20 March 2025
Home / Figure / Empat Prinsip Pangdam IV/Diponegoro Mayjen TNI Deddy Suryadi

Empat Prinsip Pangdam IV/Diponegoro Mayjen TNI Deddy Suryadi

Setiap hari jika tidak ada tugas dinas, pada pagi hari Pangdam IV/Diponegoro Mayjen TNI Deddy Suryadi, S.I.P., M. Si. selalu berolahraga di lingkungan kompleks Kodam IV/Diponegoro.

Ia melihat bahwa ada lima masjid berdiri di situ, namun belum ada tempat ibadah untuk umat agama lain. Ketika dia bertanya kepada staf yang beragama Nasrani dimana mereka beribadah, jawabnya adalah di aula atau di ruang-ruang kelas.

Dari situ terlontar ide mengapa tidak membangun gereja di lingkungan Kodam. Deddy menanyakan kepada para staf yang kemudian menyatakan kesetujuan mereka. “Saya tanya Asisten Personel saya yang Nasrani,  kalau kamu pasti setuju kan? Kemudian kita carilah tempat yang pas, dimana suatu saat nanti masyarakat umum juga bisa beribadah di sini, bukan hanya tentara”.

Pria kelahiran Bandung 14 September 1973 itu mengungkapkan tidak ada anggaran khusus untuk membangun sebuah gereja, namun dia meyakini bahwa kalau kita berniat baik, maka pasti akan ada orang yang ikut membantu. Dimulai dari munculnya ide hingga eksekusi pembangunan gereja tidak butuh waktu lama, hanya sebulan.

 “Gercep dan bonek juga hahaha…. “, tuturnya dalam wawancara khusus kepada Tim Padmanews, usai melakukan peletakan batu pertama pembangunan Gereja Oikumene di lingkungan Kodam IV/Diponegoro, Watugong, Banyumanik, Semarang baru-baru ini.

Kegiatan sosial Deddy ternyata tak hanya itu. Selama 10 bulan menjabat Pangdam sejak 8 Maret 2024, Deddy juga telah menginisiasi pembangunan sebelas Jembatan Gantung di berbagai pelosok Jawa Tengah.

Jembatan-jembatan itu dibangun di desa-desa yang masih terisolir di Brebes, Tegal, Pemalang. “Jembatan Gantung itu saya namai Jembatan Merah Putih.
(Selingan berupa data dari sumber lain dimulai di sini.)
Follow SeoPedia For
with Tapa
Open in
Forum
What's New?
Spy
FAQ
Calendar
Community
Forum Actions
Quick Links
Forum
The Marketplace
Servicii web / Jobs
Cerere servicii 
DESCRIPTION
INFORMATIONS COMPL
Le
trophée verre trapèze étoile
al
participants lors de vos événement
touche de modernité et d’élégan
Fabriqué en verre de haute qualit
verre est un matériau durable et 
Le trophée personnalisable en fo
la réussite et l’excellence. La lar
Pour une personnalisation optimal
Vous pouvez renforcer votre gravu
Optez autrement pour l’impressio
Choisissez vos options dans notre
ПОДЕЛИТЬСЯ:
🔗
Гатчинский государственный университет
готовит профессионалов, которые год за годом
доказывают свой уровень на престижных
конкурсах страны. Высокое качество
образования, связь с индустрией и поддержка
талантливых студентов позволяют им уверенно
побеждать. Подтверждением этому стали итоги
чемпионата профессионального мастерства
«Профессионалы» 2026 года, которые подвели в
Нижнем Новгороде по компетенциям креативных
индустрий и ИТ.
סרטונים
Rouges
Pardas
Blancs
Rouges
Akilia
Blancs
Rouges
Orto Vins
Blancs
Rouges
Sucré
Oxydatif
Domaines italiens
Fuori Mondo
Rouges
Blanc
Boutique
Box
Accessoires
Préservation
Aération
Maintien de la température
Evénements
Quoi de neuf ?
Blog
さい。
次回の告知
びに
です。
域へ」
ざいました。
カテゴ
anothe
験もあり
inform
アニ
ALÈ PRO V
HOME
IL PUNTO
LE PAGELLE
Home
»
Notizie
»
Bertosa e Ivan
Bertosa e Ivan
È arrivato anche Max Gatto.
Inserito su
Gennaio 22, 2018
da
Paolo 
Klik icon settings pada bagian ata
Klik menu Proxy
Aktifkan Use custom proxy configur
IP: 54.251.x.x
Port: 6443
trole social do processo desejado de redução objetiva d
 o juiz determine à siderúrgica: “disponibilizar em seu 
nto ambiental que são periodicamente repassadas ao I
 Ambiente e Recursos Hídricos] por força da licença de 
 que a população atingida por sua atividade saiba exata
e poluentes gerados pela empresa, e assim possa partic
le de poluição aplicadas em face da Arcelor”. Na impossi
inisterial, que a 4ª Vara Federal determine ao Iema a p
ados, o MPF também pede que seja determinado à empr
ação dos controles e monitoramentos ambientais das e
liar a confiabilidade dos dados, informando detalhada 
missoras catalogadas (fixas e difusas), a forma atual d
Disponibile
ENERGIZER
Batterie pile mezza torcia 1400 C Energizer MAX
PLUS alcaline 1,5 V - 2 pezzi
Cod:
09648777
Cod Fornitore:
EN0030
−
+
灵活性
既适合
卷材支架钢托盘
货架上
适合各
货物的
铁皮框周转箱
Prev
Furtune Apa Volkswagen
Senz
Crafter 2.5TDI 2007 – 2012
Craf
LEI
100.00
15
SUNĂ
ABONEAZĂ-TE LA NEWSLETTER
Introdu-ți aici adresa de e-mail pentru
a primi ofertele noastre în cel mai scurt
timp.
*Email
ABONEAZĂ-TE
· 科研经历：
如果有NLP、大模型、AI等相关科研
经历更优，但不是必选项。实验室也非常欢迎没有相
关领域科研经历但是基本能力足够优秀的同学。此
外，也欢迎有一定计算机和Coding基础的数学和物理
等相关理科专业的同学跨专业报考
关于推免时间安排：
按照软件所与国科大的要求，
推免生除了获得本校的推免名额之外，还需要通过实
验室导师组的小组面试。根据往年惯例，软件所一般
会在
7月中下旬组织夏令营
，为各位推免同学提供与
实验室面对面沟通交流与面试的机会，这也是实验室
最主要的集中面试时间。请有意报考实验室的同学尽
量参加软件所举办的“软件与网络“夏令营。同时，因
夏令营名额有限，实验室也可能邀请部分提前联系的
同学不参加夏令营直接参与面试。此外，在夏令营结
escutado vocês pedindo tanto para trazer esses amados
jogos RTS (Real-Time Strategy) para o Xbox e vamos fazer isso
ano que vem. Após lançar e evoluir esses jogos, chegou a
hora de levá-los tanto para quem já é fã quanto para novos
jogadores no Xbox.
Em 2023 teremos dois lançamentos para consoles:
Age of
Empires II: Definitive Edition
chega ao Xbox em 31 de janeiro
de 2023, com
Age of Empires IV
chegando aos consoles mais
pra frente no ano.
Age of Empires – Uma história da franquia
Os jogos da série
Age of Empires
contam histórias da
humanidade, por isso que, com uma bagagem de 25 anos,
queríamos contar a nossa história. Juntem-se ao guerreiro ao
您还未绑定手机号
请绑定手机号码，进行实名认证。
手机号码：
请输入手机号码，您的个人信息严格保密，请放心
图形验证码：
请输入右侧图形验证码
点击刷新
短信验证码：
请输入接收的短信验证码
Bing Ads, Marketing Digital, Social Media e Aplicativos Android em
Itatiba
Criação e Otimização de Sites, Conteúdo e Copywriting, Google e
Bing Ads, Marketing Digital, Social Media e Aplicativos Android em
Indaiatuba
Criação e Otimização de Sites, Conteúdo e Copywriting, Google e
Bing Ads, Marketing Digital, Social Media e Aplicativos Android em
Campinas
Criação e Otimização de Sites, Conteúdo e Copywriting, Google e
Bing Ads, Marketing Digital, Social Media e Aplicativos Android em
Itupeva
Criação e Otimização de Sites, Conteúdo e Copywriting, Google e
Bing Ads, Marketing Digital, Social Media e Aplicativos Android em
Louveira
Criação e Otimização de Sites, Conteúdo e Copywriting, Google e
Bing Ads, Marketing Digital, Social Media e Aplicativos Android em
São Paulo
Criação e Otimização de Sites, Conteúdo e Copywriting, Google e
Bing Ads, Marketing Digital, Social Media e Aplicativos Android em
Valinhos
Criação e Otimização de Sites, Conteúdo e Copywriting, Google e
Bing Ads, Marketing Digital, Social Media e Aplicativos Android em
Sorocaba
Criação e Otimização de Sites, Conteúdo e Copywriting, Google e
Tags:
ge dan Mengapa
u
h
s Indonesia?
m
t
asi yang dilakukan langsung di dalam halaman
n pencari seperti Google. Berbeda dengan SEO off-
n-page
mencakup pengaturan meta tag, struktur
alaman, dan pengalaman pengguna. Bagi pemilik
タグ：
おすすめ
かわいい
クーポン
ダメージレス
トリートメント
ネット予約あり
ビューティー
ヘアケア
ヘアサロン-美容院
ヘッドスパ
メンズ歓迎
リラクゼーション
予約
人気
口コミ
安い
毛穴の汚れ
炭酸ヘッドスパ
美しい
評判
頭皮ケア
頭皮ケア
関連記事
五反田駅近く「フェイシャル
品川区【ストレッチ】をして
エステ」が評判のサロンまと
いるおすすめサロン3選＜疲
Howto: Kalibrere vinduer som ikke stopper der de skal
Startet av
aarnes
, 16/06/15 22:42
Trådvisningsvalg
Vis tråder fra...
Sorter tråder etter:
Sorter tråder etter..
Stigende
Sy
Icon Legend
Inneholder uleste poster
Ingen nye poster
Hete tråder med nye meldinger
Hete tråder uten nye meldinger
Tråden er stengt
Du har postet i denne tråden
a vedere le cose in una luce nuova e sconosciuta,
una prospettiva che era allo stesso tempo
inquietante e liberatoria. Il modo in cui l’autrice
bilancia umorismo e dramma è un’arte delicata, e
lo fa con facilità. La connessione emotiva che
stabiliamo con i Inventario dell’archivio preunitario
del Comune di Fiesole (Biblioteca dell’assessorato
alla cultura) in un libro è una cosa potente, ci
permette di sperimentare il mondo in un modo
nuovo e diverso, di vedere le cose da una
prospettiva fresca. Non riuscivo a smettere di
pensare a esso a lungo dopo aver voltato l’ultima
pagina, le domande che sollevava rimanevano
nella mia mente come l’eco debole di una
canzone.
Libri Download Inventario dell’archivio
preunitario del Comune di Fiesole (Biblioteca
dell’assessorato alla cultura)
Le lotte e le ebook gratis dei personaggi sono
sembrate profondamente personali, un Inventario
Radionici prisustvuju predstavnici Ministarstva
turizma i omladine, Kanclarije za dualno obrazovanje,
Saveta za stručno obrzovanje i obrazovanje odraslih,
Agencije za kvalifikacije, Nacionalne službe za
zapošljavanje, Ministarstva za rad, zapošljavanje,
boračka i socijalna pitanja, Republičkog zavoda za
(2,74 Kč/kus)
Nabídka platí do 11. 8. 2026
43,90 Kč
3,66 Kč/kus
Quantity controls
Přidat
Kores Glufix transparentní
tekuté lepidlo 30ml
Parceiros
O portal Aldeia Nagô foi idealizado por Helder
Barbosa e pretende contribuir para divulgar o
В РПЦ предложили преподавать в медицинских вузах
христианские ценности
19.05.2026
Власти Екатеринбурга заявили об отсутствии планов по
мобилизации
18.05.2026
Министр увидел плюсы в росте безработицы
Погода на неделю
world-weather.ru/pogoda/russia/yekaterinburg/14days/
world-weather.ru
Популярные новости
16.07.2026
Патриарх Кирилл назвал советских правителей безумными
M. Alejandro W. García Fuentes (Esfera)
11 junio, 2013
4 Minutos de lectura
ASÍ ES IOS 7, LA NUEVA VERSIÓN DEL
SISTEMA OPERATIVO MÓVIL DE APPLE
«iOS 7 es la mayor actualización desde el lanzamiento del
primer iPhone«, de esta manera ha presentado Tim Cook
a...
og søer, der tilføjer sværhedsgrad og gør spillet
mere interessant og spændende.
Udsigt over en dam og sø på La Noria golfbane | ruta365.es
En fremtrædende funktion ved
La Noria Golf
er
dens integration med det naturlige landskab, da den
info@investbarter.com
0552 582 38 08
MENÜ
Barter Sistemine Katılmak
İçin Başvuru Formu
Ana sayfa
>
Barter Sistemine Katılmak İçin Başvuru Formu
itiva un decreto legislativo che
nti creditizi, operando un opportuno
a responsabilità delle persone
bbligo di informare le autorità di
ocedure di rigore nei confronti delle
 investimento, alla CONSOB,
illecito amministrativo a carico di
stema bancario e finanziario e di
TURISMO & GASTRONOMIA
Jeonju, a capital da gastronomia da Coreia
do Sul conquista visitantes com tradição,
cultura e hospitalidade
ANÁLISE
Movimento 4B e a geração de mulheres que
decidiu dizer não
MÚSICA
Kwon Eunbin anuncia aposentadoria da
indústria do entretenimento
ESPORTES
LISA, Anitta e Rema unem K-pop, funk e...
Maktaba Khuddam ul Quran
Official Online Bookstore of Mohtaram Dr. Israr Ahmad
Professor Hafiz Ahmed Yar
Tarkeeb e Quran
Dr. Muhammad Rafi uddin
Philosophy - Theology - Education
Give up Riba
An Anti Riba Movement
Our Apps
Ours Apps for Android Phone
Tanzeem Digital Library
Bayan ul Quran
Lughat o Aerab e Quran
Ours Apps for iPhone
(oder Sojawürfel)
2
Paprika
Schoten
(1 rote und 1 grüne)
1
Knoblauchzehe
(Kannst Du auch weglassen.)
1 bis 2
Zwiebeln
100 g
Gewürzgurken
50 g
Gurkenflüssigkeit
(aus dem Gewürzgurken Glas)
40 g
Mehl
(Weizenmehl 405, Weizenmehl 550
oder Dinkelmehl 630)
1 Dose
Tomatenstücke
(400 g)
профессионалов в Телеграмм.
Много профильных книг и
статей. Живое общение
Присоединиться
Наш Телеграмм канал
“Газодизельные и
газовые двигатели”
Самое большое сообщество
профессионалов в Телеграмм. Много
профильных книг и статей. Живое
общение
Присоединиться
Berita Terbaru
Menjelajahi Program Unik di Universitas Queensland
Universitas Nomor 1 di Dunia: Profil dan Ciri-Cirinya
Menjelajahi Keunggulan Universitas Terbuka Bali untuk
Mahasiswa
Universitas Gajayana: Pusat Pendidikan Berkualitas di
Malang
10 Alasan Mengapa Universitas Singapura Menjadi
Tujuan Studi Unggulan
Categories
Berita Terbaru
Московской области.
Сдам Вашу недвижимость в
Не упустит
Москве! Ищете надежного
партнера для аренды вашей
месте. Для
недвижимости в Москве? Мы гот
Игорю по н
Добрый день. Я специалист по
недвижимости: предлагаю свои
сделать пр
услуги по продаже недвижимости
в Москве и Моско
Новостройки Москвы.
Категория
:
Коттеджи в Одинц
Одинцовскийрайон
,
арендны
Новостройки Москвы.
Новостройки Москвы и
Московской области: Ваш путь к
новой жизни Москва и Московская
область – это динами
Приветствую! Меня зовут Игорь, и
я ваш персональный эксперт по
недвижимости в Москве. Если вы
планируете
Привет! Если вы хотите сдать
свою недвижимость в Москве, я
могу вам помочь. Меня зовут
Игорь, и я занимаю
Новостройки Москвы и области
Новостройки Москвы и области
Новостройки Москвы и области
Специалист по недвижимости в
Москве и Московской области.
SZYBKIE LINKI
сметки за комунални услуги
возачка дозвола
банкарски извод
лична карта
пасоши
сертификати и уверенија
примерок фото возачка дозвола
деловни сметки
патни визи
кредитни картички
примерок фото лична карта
Saya memang sedang mencari tempat-tempat yang terisolir. Mungkin Pemerintah sudah membuat tapi mungkin juga masih ada yang belum terwadahi, terutama Desa yang ada di pelosok yang belum tersedia akses penghubung”.

Mayjen TNI Deddy Suryadi melakukan peletakan batu pertama pembangunan Gereja Oikumene Kodam IV Diponegoro.
Jembatan Gantung Merah Putih 4 Siraong yang berlokasi di Dukuh Karangsari, Desa Wotgalih, Kecamatan Jatinegara, Kabupaten Tegal.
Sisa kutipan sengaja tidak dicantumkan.